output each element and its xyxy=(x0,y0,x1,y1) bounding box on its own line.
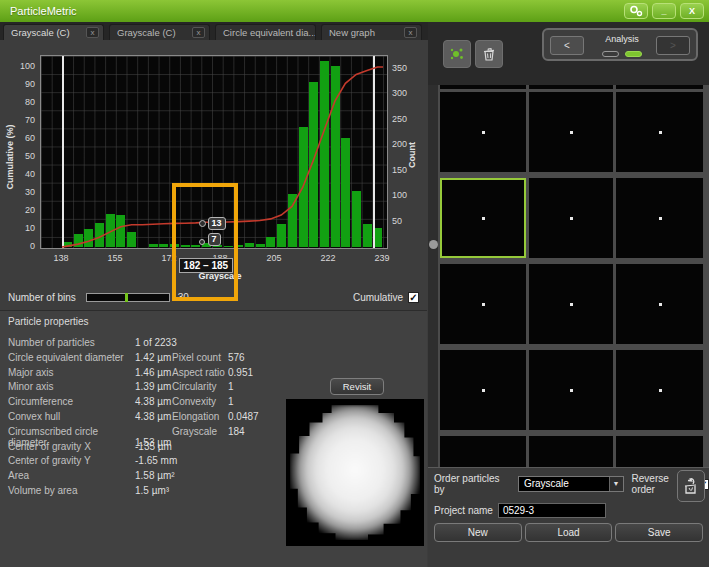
property-label: Convex hull xyxy=(8,411,135,422)
chevron-down-icon[interactable]: ▼ xyxy=(609,477,623,491)
property-row: Volume by area1.5 µm³ xyxy=(8,485,169,496)
particle-dot xyxy=(570,389,573,392)
property-row: Convex hull4.38 µm xyxy=(8,411,171,422)
particle-cell[interactable] xyxy=(616,350,703,430)
property-label: Center of gravity Y xyxy=(8,455,135,466)
tab-0[interactable]: Grayscale (C)x xyxy=(3,24,104,40)
selection-highlight-rect xyxy=(172,183,238,301)
particle-dot xyxy=(482,131,485,134)
particle-cell[interactable] xyxy=(529,178,613,258)
particle-cell[interactable] xyxy=(616,436,703,467)
particle-dot xyxy=(482,389,485,392)
particle-cell[interactable] xyxy=(529,264,613,344)
particle-cell-selected[interactable] xyxy=(440,178,526,258)
property-label: Convexity xyxy=(172,396,228,407)
discard-hand-button[interactable] xyxy=(677,470,705,502)
minimize-button[interactable]: _ xyxy=(652,3,676,19)
tab-label: Grayscale (C) xyxy=(117,27,176,38)
particle-dot xyxy=(659,303,662,306)
particle-dot xyxy=(570,303,573,306)
analysis-pager: < Analysis > xyxy=(542,28,698,61)
particle-cell[interactable] xyxy=(440,92,526,172)
y-left-tick: 100 xyxy=(5,61,35,71)
particle-cell[interactable] xyxy=(616,264,703,344)
particle-cell[interactable] xyxy=(529,350,613,430)
save-button[interactable]: Save xyxy=(615,523,703,542)
property-row: Grayscale184 xyxy=(172,426,245,437)
close-button[interactable]: X xyxy=(680,3,704,19)
particle-blob xyxy=(290,405,420,540)
page-pill-inactive[interactable] xyxy=(602,51,619,57)
revisit-button[interactable]: Revisit xyxy=(330,378,384,395)
load-button[interactable]: Load xyxy=(525,523,613,542)
property-value: 1 xyxy=(228,396,234,407)
property-value: 1 xyxy=(228,381,234,392)
tab-close-icon[interactable]: x xyxy=(86,27,99,38)
page-pill-active[interactable] xyxy=(625,51,642,57)
order-particles-by-label: Order particles by xyxy=(434,473,512,495)
next-page-button[interactable]: > xyxy=(656,36,690,55)
property-label: Center of gravity X xyxy=(8,441,135,452)
bins-slider[interactable] xyxy=(86,293,170,302)
tab-label: Circle equivalent dia... xyxy=(223,27,316,38)
property-row: Aspect ratio0.951 xyxy=(172,367,253,378)
grid-scrollbar-thumb[interactable] xyxy=(429,240,438,249)
grid-scrollbar[interactable] xyxy=(428,85,438,467)
particle-cell[interactable] xyxy=(616,178,703,258)
property-row: Number of particles1 of 2233 xyxy=(8,337,177,348)
property-value: 1.5 µm³ xyxy=(135,485,169,496)
particle-cell[interactable] xyxy=(440,436,526,467)
cumulative-checkbox[interactable]: ✓ xyxy=(408,292,419,303)
x-tick: 239 xyxy=(367,253,397,263)
order-by-value: Grayscale xyxy=(524,478,569,489)
particle-cell[interactable] xyxy=(529,436,613,467)
property-value: 1.39 µm xyxy=(135,381,171,392)
bins-slider-thumb[interactable] xyxy=(125,293,128,302)
property-row: Center of gravity X-135 µm xyxy=(8,441,172,452)
y-right-tick: 200 xyxy=(392,139,422,149)
property-value: -135 µm xyxy=(135,441,172,452)
particles-view-button[interactable] xyxy=(443,40,471,68)
property-label: Area xyxy=(8,470,135,481)
tab-1[interactable]: Grayscale (C)x xyxy=(109,24,210,40)
tab-2[interactable]: Circle equivalent dia...x xyxy=(215,24,316,40)
particle-cell[interactable] xyxy=(616,85,703,89)
delete-button[interactable] xyxy=(475,40,503,68)
particle-cell[interactable] xyxy=(440,350,526,430)
property-label: Number of particles xyxy=(8,337,135,348)
particle-cell[interactable] xyxy=(529,85,613,89)
y-left-tick: 70 xyxy=(5,115,35,125)
y-axis-right-title: Count xyxy=(407,125,417,185)
new-button[interactable]: New xyxy=(434,523,522,542)
property-value: 0.951 xyxy=(228,367,253,378)
tab-close-icon[interactable]: x xyxy=(404,27,417,38)
tab-close-icon[interactable]: x xyxy=(192,27,205,38)
project-buttons: NewLoadSave xyxy=(428,523,709,542)
y-right-tick: 50 xyxy=(392,216,422,226)
particle-cell[interactable] xyxy=(440,85,526,89)
bubbles-icon[interactable] xyxy=(624,3,648,19)
x-tick: 138 xyxy=(46,253,76,263)
tab-label: New graph xyxy=(329,27,375,38)
y-right-tick: 300 xyxy=(392,88,422,98)
property-row: Major axis1.46 µm xyxy=(8,367,171,378)
particle-cell[interactable] xyxy=(440,264,526,344)
chart-panel: Cumulative (%) Count 137182 – 185 010203… xyxy=(0,40,427,567)
particle-cell[interactable] xyxy=(616,92,703,172)
property-label: Major axis xyxy=(8,367,135,378)
property-row: Circumference4.38 µm xyxy=(8,396,171,407)
particle-image xyxy=(286,399,424,546)
project-name-label: Project name xyxy=(434,505,493,516)
order-by-dropdown[interactable]: Grayscale ▼ xyxy=(518,476,624,492)
y-left-tick: 20 xyxy=(5,205,35,215)
project-name-input[interactable]: 0529-3 xyxy=(498,503,606,518)
particle-cell[interactable] xyxy=(529,92,613,172)
property-label: Elongation xyxy=(172,411,228,422)
y-left-tick: 0 xyxy=(5,241,35,251)
tab-3[interactable]: New graphx xyxy=(321,24,422,40)
property-value: 4.38 µm xyxy=(135,411,171,422)
property-value: 576 xyxy=(228,352,245,363)
property-value: -1.65 mm xyxy=(135,455,177,466)
property-label: Pixel count xyxy=(172,352,228,363)
property-row: Center of gravity Y-1.65 mm xyxy=(8,455,177,466)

• WHAT IS BEING ASKED
Please go through the data above and copy every line that has the word "Circle".

• EXERCISE OUTPUT
tab-label: Circle equivalent dia... xyxy=(223,27,316,38)
tab-2[interactable]: Circle equivalent dia...x xyxy=(215,24,316,40)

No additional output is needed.